# DATA FOR THE TASK
----
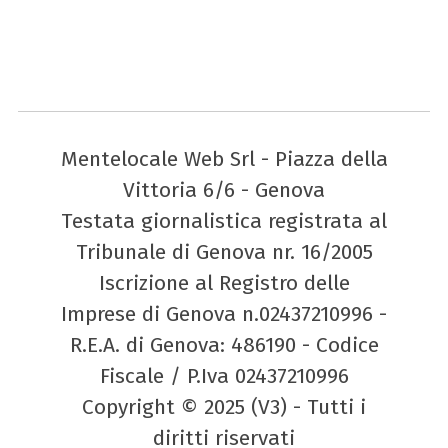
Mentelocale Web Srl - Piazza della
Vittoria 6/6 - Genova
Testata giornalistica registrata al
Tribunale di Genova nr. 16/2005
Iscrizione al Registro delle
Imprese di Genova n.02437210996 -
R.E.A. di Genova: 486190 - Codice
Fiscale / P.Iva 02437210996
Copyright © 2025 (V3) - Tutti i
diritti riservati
----
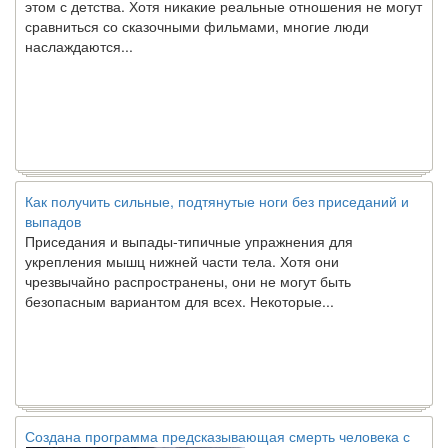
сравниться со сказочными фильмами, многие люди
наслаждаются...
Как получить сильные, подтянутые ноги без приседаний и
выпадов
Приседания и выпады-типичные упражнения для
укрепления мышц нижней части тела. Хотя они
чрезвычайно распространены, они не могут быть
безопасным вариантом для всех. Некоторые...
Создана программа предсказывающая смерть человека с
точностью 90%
----
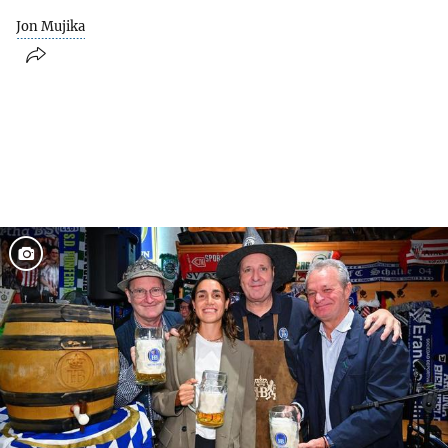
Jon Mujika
----
# WHAT THIS TASK INVOLVES
The lines above starting at the one that contains "наслаждаются..." and ending at the one that contains "точностью 90%" must be transcribed exactly, and no other lines may appear.

# ANSWER TO THE EXERCISE
наслаждаются...
Как получить сильные, подтянутые ноги без приседаний и
выпадов
Приседания и выпады-типичные упражнения для
укрепления мышц нижней части тела. Хотя они
чрезвычайно распространены, они не могут быть
безопасным вариантом для всех. Некоторые...
Создана программа предсказывающая смерть человека с
точностью 90%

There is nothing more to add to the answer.